Cada año hay un restaurante del que todo el mundo habla. En 2012 fueron Belmondo y Maximo Bistrot, en 2013, Quintonil, y aunque Puebla 109 abrió oficialmente en noviembre del año pasado, se perfila para estar entre los sobresalientes de 2014.
Todo empezó hace dos años, cuando Ricardo Franco decidió rescatar, junto con Marcela Lugo y Antonio Dib, una casa de principios del siglo XX y poner un lugar ahí.
Puebla 109 es diferente a otros lugares por una variedad de razones. Su primer piso (y el único abierto para todos) es un bar con un diseño un tanto nostálgico: materiales avejentados, mobiliario sesentero y, sobre dos paredes desgarradas con ladrillo expuesto, un mural de Marcos Castro (¿sobre el asesinato de la mamá de Bambi?) que, en mi opinión, se siente un poco fuera de lugar con el resto de la decoración. La luz es bastante tenue incluso de día, y el ambiente de abajo es tan relajado que puedes jugar dominó o ajedrez ahí (las mesas tienen tablero de ajedrez como en los parques; el pulido es perfecto para jugar dominó e incluso las patas tienen espacio para poner tu vaso). La verdad es que si alguien quisiera jugar dominó iría al Covadonga, que está a sólo una cuadra, y dudo que alguien jugara ajedrez en esas mesas a menos de que sea por pose.

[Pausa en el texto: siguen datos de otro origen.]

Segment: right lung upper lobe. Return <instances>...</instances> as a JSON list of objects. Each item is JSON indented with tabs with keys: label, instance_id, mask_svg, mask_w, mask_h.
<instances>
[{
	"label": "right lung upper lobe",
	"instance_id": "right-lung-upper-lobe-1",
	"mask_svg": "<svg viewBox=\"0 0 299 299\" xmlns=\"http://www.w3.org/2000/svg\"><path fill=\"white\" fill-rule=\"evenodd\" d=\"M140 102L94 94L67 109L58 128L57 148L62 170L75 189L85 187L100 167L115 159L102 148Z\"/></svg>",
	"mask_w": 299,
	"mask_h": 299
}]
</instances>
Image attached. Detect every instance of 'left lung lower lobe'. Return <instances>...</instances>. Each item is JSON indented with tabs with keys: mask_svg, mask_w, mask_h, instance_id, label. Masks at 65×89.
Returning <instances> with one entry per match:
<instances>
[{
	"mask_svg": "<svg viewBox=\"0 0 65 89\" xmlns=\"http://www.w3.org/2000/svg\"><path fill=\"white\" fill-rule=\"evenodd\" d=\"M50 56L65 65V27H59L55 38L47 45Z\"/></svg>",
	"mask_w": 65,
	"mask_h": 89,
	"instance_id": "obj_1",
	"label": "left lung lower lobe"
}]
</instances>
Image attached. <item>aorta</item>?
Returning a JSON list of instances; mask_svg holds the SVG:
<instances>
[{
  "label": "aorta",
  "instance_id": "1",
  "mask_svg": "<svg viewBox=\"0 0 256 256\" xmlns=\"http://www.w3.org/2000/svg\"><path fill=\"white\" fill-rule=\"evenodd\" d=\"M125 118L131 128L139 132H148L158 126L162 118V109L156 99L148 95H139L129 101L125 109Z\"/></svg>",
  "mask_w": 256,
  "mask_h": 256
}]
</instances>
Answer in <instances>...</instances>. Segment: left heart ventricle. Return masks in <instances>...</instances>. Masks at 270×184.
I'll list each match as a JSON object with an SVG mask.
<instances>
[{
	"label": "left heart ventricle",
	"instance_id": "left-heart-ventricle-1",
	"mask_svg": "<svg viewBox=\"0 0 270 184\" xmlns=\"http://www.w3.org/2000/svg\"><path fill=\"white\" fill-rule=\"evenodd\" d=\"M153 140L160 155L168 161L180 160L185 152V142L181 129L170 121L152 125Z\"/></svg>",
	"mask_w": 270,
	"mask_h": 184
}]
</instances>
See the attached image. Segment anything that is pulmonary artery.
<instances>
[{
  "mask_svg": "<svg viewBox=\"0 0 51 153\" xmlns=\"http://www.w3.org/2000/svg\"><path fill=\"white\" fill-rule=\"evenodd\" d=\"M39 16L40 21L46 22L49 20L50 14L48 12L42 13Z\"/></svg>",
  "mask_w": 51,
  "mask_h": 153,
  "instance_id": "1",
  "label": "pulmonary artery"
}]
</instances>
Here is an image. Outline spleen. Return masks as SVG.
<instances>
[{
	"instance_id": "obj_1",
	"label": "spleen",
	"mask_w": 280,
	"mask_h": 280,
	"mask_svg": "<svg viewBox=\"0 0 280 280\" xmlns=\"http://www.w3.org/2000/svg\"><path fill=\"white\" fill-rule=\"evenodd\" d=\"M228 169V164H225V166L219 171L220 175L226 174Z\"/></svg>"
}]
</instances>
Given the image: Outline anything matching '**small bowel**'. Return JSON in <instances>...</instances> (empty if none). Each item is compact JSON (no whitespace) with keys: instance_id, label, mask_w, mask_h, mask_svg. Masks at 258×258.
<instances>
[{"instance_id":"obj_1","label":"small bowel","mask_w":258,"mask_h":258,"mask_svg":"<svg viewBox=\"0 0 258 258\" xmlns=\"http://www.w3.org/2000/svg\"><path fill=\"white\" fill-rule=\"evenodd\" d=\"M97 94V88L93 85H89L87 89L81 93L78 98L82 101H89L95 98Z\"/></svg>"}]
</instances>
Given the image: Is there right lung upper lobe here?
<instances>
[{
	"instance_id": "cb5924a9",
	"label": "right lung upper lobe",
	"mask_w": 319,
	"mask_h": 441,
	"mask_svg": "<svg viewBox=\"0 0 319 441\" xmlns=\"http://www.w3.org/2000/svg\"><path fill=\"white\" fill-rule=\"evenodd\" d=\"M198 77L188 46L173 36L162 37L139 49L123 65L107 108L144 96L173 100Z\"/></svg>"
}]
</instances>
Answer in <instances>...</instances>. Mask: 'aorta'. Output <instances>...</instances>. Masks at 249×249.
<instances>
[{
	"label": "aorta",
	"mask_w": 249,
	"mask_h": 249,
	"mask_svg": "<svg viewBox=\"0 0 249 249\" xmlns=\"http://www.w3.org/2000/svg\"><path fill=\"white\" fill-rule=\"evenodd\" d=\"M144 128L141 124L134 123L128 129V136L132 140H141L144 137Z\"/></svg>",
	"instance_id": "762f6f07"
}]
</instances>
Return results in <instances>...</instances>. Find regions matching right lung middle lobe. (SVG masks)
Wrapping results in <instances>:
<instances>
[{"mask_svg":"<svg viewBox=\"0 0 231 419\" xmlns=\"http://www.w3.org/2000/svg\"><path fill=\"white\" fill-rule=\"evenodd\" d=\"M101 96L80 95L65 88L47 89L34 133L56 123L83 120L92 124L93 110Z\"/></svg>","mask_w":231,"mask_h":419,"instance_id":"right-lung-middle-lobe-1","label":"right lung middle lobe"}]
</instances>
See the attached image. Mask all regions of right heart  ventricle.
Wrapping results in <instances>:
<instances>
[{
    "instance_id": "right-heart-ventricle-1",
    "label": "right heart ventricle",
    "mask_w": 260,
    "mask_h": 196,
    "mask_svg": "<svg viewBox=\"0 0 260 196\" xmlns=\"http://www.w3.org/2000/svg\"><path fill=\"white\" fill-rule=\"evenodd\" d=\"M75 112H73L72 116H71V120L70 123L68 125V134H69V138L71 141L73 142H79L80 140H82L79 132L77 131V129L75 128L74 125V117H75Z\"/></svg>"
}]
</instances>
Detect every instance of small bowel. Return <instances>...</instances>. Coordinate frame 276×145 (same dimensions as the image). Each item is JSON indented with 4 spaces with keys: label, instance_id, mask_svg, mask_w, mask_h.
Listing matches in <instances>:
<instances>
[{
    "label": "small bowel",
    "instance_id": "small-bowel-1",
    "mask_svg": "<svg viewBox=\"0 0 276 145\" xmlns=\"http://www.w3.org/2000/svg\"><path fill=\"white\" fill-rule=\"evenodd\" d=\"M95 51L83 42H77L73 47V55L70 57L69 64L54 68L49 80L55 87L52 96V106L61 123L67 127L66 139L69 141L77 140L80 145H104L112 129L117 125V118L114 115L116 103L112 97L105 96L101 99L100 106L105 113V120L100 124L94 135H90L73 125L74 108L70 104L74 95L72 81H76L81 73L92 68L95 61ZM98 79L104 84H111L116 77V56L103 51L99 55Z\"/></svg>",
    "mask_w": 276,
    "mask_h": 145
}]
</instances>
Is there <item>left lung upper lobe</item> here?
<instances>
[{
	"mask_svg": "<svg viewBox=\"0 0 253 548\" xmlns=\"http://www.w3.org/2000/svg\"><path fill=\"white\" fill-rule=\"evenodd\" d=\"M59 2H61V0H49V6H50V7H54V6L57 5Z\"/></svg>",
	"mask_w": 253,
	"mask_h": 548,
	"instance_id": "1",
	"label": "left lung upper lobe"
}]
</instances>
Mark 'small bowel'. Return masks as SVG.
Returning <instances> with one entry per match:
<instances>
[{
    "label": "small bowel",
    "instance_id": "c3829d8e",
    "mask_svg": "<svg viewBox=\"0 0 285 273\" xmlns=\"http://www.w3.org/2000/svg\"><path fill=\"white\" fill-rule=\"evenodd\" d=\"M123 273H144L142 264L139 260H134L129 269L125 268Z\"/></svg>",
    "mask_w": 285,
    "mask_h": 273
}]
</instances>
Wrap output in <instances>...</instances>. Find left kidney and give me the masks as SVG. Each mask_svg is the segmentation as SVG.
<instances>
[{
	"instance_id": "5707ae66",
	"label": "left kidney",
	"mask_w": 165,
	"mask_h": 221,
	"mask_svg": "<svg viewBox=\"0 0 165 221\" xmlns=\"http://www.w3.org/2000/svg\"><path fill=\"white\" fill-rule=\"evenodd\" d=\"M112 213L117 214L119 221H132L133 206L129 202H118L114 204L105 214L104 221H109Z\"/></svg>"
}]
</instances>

El menú del bar/ restaurante es creación de Eduardo García, el dueño y chef de Maximo Bistrot, mientras que los cocteles fueron creados por David Mora, mixólogo del Romita. La calidad de ambos es excelente: los dos son considerados entre los mejores de la ciudad en sus campos, tanto por sus sabores como por sus innovaciones. No obstante, la comida nunca llega a ser tan buena como en Maximo: el menú es más casual, aunque los precios son igual de caros. El de Maximo, aunque cambia a diario, se siente más inspirado, arriesgado y más rico. Esto, por supuesto, no significa que vayas a salir decepcionado. Destacan el carpaccio de pez vela con ensalada de hinojo; la ensalada de quinoa, maíz rostizado y girasol; la crema de poro y papa, con aceite de trufa y cebollín; el short rib braseado en vino tinto, con puré de papa; y la pesca del día, con risotto de alcachofa. De postre, el pastel de chocolate sin harina, con fresas y helado es infalible.
Entre los cocteles, destacan el aperitivo 109, el mahui punch (agua de coco, plátano dominico y hojas de albahaca con Ketel One como destilado), el mexican shrub (“shrub” de frutos rojos —el menú peca de pocho en varias ocasiones—, Zacapa 23, semillas de cilantro, jugo de toronja y un toque de cilantro fresco). En general, lo que pidas es rico. Además, el lugar presume más de 70 etiquetas de vino en su cava. Otra cosa que llama la atención es su extensa lista de infusiones de tés.
Aunque la parte de abajo es bastante a gusto, en realidad lo que más merece la pena del lugar son sus pisos superiores, a los que sólo puedes tener acceso si eres miembro, lo cual convierte a Puebla 109 en una especie de club privado. Además de un salón común, con mucho mejor iluminación y diseño que abajo, la parte de arriba cuenta con tres salas privadas para eventos o juntas y una especie de galería. No es un lugar abismalmente diferente a los demás, pero son detalles como los descritos anteriormente lo que lo distingue de los otros.
Sin embargo, por más padre y conveniente que sea tener una membresía, vale la pena preguntarse, ¿para qué vas a un lugar? ¿Para disfrutar de la comida o las bebidas? ¿O para ser visto? ¿Es este el inicio de una nueva tendencia, en la que los bares y restaurantes van a volverse igual de exigentes en su entrada que los antros? Esperemos que no.